Everything is now "required by the database system"

From
Peter Eisentraut
Date:
With the new dependency system we have the entire system catalog content
pinned down and unchangeable.  This is a tiny dent in the nice extensible
nature of the system.

Would it be feasible to identify the non-essential parts of the built-in
objects (say, inet type, numeric type, associated functions, etc.) and
declare those with regular SQL commands in initdb?  In the end, the system
catalog contents in include/catalog/ would only contain the "bootstrap"
content.  For example, the pg_proc content could be made more manageable
that way.

Not sure if this is worth considering for this release, but it might be a
medium-term project.

Comments?

-- 
Peter Eisentraut   peter_e@gmx.net



Re: Everything is now "required by the database system"

From
Bruce Momjian
Date:
Peter Eisentraut wrote:
> With the new dependency system we have the entire system catalog content
> pinned down and unchangeable.  This is a tiny dent in the nice extensible
> nature of the system.
> 
> Would it be feasible to identify the non-essential parts of the built-in
> objects (say, inet type, numeric type, associated functions, etc.) and
> declare those with regular SQL commands in initdb?  In the end, the system
> catalog contents in include/catalog/ would only contain the "bootstrap"
> content.  For example, the pg_proc content could be made more manageable
> that way.
> 
> Not sure if this is worth considering for this release, but it might be a
> medium-term project.

Uh, some tools rely on those oids being fixed values, don't they?  For
example, I see ecpg using NUMERICOID.

--  Bruce Momjian                        |  http://candle.pha.pa.us pgman@candle.pha.pa.us               |  (610)
359-1001+  If your life is a hard drive,     |  13 Roberts Road +  Christ can be your backup.        |  Newtown Square,
Pennsylvania19073
 


Re: Everything is now "required by the database system"

From
Tom Lane
Date:
Peter Eisentraut <peter_e@gmx.net> writes:
> With the new dependency system we have the entire system catalog content
> pinned down and unchangeable.  This is a tiny dent in the nice extensible
> nature of the system.

It's still "extensible", it's just not so easily "contractible"...

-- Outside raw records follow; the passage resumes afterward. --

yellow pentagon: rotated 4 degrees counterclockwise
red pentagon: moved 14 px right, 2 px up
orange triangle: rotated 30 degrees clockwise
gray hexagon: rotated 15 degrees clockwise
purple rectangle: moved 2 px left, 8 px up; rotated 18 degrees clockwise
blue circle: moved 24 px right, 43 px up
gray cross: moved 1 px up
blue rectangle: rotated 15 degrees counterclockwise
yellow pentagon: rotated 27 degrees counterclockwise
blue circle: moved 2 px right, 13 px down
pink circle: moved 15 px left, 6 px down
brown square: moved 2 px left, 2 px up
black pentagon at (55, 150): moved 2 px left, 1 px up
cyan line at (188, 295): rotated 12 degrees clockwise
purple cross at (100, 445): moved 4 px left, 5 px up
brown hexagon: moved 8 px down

I'm not sure that this matters, as I've never heard of anyone actually
troubling to remove unused datatypes etc.

> Would it be feasible to identify the non-essential parts of the built-in
> objects (say, inet type, numeric type, associated functions, etc.) and
> declare those with regular SQL commands in initdb?  In the end, the system
> catalog contents in include/catalog/ would only contain the "bootstrap"
> content.  For example, the pg_proc content could be made more manageable
> that way.

No, it would become a lot less manageable because we'd have a harder
time controlling OIDs for builtin types and functions.  We'd end up
having to push everything we deemed inessential out to non-builtin
status (compare the contrib items that create new types).  While there's
some stuff like money and the geometric types that maybe deserve such
demotion, there's not enough to get me excited about trimming it.

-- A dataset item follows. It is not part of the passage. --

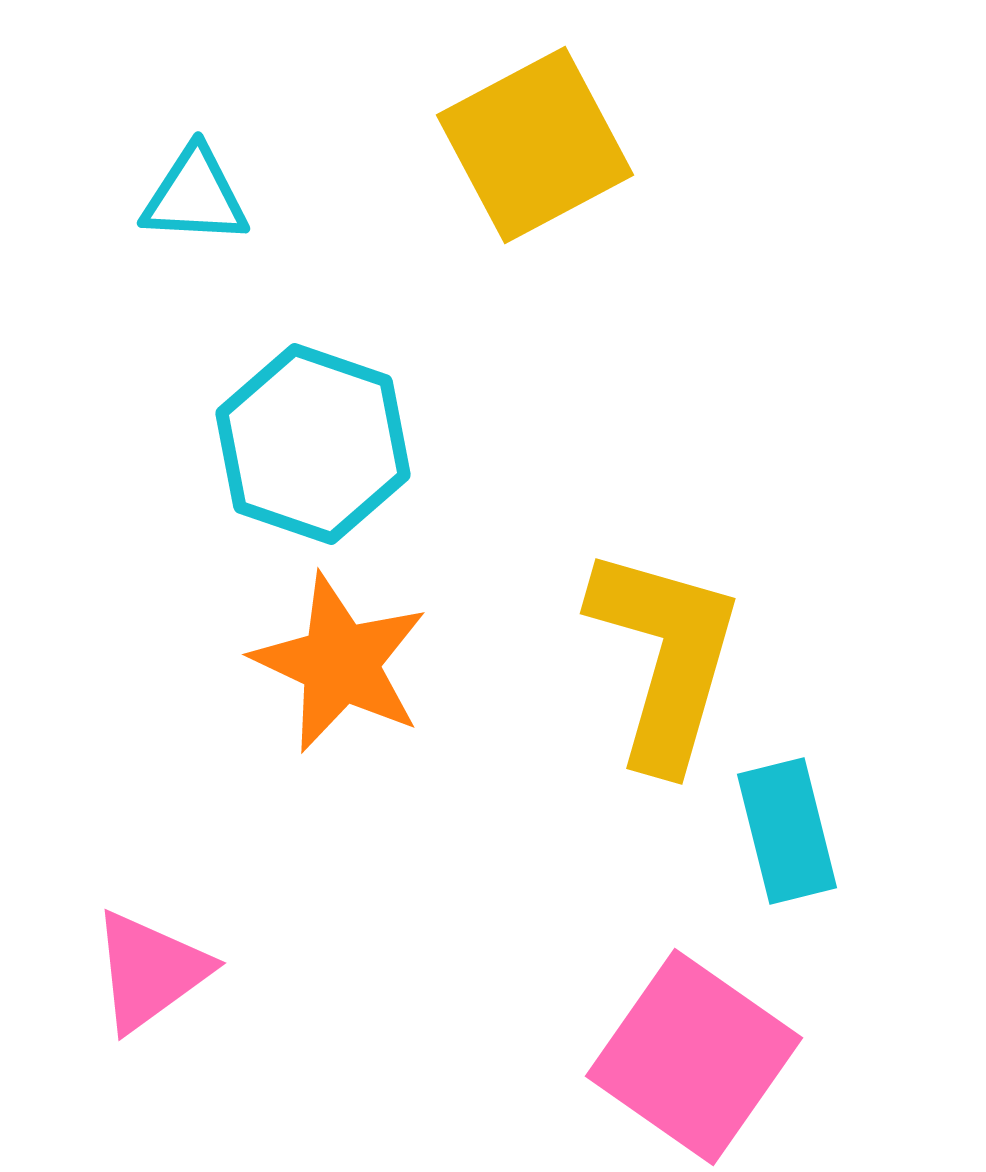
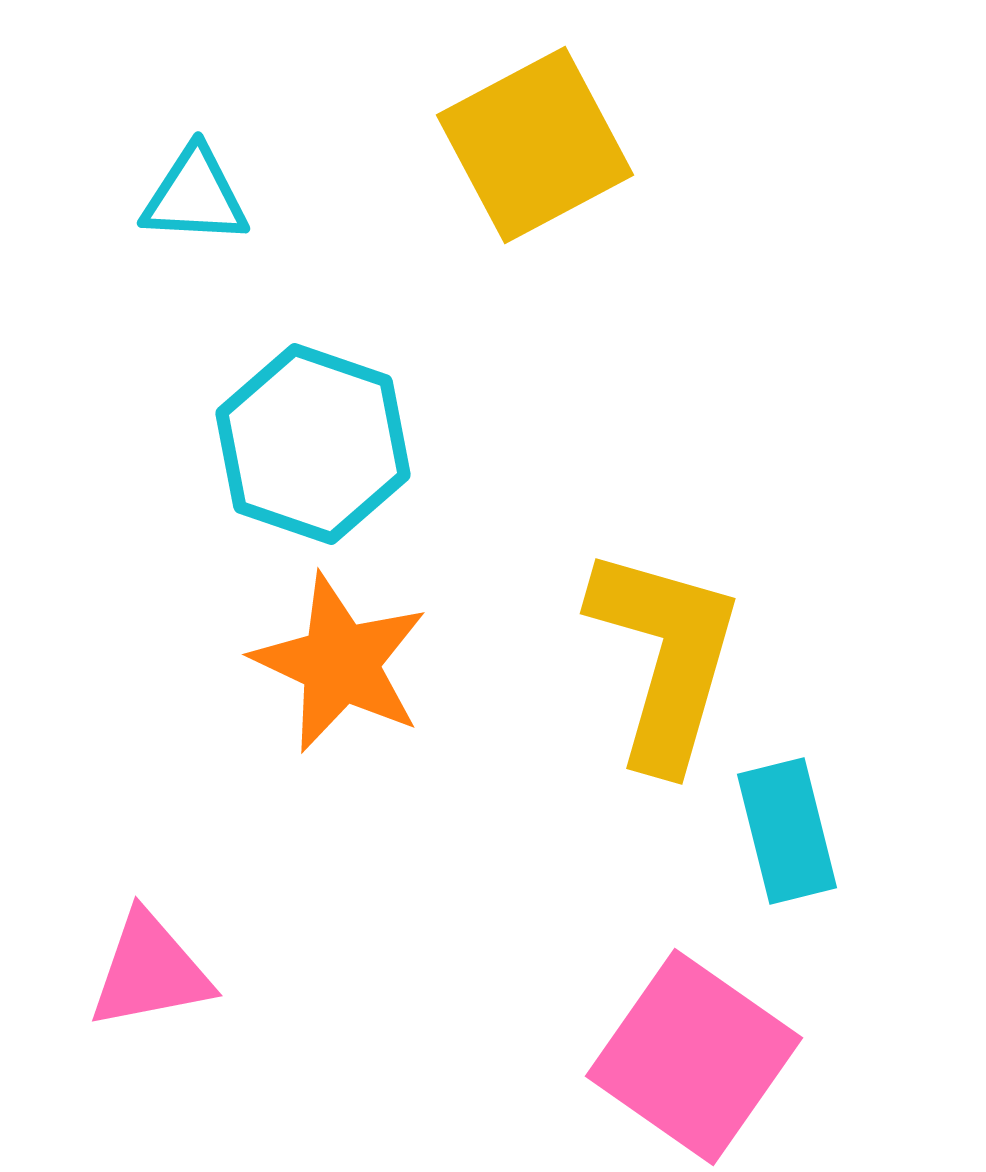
pink triangle: rotated 25 degrees clockwise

While reviewing the pg_depend patch I was hoping that we could pin just
a subset of the initial catalog contents, but eventually decided it was
(a) tricky and (b) not worth the trouble.
        regards, tom lane


Re: Everything is now "required by the database system"

From
Hannu Krosing
Date:
On Tue, 2002-08-13 at 22:38, Tom Lane wrote:
> Peter Eisentraut <peter_e@gmx.net> writes:
> > With the new dependency system we have the entire system catalog content
> > pinned down and unchangeable.  This is a tiny dent in the nice extensible
> > nature of the system.
> 
> It's still "extensible", it's just not so easily "contractible"...
> 
> I'm not sure that this matters, as I've never heard of anyone actually
> troubling to remove unused datatypes etc.

It could become an issue if PostgreSQL became populat in embedded
systems, but then it can of course be done in include/catalog/.

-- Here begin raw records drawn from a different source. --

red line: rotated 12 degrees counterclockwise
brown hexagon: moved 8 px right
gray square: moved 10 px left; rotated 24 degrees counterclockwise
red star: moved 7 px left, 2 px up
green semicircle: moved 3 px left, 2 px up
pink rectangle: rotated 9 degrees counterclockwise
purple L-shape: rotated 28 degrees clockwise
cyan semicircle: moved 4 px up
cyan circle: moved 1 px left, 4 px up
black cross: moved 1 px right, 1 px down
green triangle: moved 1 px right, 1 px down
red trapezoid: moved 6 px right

> > Would it be feasible to identify the non-essential parts of the built-in
> > objects (say, inet type, numeric type, associated functions, etc.) and
> > declare those with regular SQL commands in initdb?  In the end, the system
> > catalog contents in include/catalog/ would only contain the "bootstrap"
> > content.  For example, the pg_proc content could be made more manageable
> > that way.
> 
> No, it would become a lot less manageable because we'd have a harder
> time controlling OIDs for builtin types and functions.

We have COPY ... WITH OIDS for some time already. 

Maybe we should also allow setting OID in INSERT and UPDATE ?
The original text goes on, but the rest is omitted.